__Problem statement__. Output only the stretch of the listing that starts at the line containing "News & Lifestyle: Not" and ends at the line containing "Money Lies That You Often Tell Yourself", reproduced exactly with both ends.

__Extracted information__.
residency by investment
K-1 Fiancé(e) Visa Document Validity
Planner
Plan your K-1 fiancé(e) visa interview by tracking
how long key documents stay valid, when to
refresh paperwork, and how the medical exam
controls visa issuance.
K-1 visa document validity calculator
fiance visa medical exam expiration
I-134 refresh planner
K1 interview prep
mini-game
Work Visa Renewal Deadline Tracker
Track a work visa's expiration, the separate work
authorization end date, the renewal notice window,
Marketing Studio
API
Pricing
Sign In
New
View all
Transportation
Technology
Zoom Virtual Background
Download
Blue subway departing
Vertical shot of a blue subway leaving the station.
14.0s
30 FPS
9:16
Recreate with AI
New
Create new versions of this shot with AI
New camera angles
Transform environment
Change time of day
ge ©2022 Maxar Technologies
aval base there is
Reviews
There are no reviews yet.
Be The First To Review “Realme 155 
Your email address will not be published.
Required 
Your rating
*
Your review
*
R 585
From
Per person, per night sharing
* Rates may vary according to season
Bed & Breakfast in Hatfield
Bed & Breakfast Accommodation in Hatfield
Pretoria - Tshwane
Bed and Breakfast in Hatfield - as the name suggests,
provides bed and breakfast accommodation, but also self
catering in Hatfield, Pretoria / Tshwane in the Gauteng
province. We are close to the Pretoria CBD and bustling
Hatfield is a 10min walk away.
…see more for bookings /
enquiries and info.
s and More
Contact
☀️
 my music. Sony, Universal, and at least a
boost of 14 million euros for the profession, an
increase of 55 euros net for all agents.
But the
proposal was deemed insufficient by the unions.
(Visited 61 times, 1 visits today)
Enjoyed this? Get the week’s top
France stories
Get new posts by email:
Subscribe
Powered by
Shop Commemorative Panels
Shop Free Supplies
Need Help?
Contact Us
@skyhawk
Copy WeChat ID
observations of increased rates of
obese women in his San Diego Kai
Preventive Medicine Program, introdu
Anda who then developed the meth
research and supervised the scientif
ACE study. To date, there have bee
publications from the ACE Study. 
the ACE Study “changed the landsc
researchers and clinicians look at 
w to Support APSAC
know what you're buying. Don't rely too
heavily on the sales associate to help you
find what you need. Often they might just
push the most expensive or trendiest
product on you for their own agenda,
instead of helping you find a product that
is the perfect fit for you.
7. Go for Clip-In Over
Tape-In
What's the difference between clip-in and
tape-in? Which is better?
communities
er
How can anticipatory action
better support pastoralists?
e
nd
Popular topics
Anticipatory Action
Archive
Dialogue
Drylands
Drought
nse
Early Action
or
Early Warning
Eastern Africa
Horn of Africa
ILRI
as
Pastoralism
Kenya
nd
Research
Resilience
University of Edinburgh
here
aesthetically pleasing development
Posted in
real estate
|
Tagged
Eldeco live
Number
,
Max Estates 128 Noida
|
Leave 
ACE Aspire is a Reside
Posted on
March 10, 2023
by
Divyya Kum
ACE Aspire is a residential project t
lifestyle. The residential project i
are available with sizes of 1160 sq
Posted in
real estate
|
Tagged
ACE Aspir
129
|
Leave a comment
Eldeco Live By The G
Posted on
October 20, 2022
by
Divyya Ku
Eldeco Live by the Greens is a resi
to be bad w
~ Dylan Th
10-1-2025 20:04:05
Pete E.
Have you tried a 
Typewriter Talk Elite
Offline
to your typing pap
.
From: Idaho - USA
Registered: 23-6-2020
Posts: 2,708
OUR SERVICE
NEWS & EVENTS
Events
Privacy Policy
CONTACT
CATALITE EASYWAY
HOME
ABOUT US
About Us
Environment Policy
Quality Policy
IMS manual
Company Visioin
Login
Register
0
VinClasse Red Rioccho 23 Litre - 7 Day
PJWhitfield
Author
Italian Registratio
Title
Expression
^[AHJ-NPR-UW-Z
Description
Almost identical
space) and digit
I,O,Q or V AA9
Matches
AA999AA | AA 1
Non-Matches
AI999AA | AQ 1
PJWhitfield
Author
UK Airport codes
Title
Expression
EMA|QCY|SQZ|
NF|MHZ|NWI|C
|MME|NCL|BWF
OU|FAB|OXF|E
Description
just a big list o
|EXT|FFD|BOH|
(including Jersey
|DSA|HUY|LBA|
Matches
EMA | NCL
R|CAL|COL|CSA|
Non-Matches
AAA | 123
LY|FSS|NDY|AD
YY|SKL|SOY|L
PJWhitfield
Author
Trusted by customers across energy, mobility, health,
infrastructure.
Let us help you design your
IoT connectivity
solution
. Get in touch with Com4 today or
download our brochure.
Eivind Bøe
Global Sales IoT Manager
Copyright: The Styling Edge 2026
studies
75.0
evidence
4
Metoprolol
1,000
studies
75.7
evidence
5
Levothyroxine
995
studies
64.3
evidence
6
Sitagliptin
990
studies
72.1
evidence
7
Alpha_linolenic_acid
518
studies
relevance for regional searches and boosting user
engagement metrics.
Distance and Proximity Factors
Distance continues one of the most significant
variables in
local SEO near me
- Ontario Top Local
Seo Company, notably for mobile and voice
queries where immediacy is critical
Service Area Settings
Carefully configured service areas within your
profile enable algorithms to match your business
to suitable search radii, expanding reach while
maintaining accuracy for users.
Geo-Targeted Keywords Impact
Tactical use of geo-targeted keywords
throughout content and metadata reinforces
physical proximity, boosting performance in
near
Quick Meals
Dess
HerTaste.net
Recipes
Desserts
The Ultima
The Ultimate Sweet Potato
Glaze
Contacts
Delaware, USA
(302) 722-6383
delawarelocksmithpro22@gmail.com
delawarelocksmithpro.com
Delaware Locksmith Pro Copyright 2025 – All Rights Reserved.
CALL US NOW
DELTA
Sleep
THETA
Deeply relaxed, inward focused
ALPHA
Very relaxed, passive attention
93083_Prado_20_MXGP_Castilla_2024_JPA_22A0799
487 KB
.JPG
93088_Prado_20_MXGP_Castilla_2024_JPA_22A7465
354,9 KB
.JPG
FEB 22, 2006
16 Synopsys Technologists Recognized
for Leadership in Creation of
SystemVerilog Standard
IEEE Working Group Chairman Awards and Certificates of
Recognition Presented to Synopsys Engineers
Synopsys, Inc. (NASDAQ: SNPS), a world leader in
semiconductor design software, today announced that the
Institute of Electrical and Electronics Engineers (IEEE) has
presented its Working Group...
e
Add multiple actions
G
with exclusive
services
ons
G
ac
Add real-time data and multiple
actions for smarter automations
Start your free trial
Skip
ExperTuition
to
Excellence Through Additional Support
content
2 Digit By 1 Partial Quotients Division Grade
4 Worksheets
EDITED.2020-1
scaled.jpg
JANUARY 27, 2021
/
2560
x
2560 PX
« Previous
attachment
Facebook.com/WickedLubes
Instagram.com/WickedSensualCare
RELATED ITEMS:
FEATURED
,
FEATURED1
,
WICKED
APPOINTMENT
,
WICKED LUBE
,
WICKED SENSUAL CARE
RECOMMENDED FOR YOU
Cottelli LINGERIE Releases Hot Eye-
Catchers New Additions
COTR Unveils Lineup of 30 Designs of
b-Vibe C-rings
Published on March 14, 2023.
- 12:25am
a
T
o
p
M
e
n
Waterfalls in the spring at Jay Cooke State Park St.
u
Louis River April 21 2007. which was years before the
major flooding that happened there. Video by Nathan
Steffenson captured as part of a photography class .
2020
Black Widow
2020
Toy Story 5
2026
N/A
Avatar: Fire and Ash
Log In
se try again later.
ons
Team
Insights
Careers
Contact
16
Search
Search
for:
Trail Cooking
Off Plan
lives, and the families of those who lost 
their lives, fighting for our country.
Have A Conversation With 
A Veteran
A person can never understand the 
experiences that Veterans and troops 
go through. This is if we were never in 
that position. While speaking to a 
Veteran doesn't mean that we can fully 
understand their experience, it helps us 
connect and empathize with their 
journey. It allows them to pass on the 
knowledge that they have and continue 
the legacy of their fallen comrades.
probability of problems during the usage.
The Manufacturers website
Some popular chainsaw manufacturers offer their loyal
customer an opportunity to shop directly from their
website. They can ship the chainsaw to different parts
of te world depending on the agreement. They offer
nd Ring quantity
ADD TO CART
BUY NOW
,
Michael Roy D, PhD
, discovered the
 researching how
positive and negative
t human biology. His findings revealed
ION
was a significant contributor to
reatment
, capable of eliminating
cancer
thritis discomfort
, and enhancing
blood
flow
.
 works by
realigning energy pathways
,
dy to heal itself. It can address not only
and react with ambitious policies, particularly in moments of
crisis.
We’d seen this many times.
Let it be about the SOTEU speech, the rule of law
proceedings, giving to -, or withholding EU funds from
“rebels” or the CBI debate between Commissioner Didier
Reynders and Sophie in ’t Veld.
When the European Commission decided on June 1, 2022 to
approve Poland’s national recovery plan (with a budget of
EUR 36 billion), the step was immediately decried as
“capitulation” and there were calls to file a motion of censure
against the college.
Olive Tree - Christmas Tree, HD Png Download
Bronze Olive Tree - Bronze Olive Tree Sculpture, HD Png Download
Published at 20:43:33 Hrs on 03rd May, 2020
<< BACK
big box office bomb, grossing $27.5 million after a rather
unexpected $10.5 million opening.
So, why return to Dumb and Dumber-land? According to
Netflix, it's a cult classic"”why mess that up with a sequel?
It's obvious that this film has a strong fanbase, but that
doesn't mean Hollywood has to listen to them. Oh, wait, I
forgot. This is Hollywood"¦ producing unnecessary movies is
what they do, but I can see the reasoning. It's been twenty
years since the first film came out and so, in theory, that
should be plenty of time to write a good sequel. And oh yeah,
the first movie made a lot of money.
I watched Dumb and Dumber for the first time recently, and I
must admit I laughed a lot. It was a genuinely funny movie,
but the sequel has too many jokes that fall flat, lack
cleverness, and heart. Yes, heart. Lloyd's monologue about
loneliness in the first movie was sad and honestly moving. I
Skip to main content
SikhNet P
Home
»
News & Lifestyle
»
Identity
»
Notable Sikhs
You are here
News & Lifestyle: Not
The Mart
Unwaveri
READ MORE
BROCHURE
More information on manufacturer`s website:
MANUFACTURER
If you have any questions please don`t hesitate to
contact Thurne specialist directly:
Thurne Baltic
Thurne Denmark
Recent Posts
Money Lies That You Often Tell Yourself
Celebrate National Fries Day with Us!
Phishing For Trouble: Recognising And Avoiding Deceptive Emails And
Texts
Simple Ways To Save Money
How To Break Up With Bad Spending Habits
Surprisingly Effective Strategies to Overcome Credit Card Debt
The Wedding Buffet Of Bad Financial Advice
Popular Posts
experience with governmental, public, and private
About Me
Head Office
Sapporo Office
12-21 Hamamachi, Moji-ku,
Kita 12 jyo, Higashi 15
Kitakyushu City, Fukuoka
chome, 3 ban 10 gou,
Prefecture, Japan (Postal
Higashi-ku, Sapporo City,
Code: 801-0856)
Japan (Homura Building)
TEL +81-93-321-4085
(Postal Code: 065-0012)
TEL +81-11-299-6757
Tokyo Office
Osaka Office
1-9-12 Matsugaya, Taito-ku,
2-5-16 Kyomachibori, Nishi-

__Solution to this exercise__.
News & Lifestyle: Not
The Mart
Unwaveri
READ MORE
BROCHURE
More information on manufacturer`s website:
MANUFACTURER
If you have any questions please don`t hesitate to
contact Thurne specialist directly:
Thurne Baltic
Thurne Denmark
Recent Posts
Money Lies That You Often Tell Yourself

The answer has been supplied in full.